From Chef to Kubernetes

For years, DT Exchange relied on Amazon Web Services (AWS) with EC2 instances. But once we encountered a massive surge in demand, hitting two million requests per second, we had to scale up to 6,000 EC2 instances. However, this success came with challenges. We had to navigate complexities like managing traffic across multiple ELBs using Akamai GTM for traffic management and automating configurations using Chef. It wasn't an easy journey, but we overcame these obstacles.

Transitioning from Our Old Environment to Kubernetes and Dockerization

We made the strategic decision to transition to Kubernetes and Dockerize our system. This shift offered several compelling advantages over our previous architecture. Firstly, Kubernetes simplified infrastructure management, allowing us to focus more on development and less on maintenance tasks. Secondly, Dockerization streamlined our deployment process, making it more efficient and cost-effective In addressing this challenge, we implemented a comprehensive pipeline encompassing preparation and deployment.

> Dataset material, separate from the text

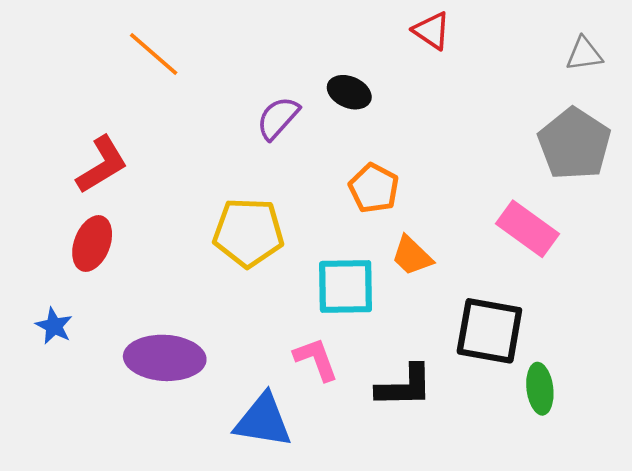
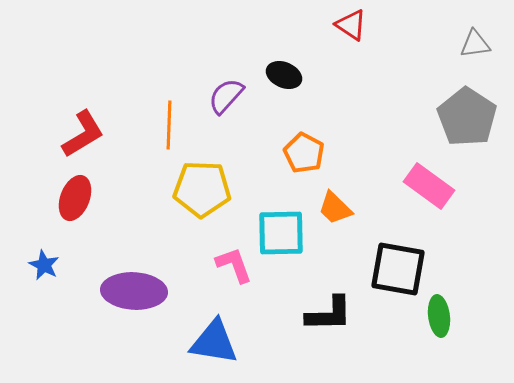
orange line: (154, 54) -> (169, 125), moved, turned 51
pink L-shape: (316, 359) -> (234, 265), moved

While this strategy initially appeared promising in resolving the issue, we encountered additional problems at scale.

So what is the solution? Well, this is what we want to talk about today!

Preparations and Dockerization

Transitioning from Multi-Repo to Monorepo

Our project is a multi-module project, using Maven as the build tool and written in Java 8 and Scala 2.11.8. Initially it consisted of multiple repositories, each containing different components and dependencies. Among these was our crucial "setup" module, responsible for configuring our environment for local testing and system runs. However, relying on external repositories for essential dependencies posed challenges, leading us to migrate to a unified monorepo structure. A significant challenge we faced was the rigid dependency on a static path ("/mnt/...") for accessing system and integration configurations. This approach lacked flexibility across different operating systems, limiting our adaptability.

To address this, we embarked on a refactoring journey, reconfiguring our codebase to accommodate various paths enhancing our control over configurations, and transitioning into a monorepo approach. This transition to a monorepo structure not only consolidated our codebase but also streamlined our build processes and improved operational efficiency. By centralizing our project components and dependencies, we established a more cohesive and manageable development environment.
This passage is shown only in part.